**Problem to solve**.
Search the data below for "DEFAULT"; list each line that holds it.

**Input records**.
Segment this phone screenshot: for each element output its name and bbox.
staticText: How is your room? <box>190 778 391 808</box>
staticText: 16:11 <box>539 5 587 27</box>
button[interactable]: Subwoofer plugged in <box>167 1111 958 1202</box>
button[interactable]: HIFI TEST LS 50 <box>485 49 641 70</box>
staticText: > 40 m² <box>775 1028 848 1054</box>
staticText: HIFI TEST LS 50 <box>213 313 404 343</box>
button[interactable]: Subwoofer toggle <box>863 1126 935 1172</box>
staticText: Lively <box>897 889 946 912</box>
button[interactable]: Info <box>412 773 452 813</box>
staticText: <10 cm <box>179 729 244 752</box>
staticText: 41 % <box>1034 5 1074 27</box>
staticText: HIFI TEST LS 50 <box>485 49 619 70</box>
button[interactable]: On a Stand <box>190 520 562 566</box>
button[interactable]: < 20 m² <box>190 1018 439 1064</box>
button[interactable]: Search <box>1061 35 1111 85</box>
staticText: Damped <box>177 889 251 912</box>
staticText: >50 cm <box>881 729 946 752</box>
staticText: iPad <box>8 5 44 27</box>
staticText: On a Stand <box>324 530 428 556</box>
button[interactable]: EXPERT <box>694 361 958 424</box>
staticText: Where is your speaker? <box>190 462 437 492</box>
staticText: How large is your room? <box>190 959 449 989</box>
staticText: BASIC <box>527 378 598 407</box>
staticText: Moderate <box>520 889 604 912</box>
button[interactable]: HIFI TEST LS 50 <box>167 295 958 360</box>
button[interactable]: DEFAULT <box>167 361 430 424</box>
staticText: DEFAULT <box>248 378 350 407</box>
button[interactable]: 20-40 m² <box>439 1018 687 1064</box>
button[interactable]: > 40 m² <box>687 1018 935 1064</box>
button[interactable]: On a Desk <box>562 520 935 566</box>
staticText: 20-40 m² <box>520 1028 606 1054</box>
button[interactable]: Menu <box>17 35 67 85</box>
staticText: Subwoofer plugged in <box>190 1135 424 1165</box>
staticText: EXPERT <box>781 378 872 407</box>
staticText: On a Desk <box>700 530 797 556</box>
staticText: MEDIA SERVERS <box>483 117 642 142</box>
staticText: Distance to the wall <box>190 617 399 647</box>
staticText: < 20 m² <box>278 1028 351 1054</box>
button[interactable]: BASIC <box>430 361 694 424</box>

**Answer box**.
button[interactable]: DEFAULT <box>167 361 430 424</box>
staticText: DEFAULT <box>248 378 350 407</box>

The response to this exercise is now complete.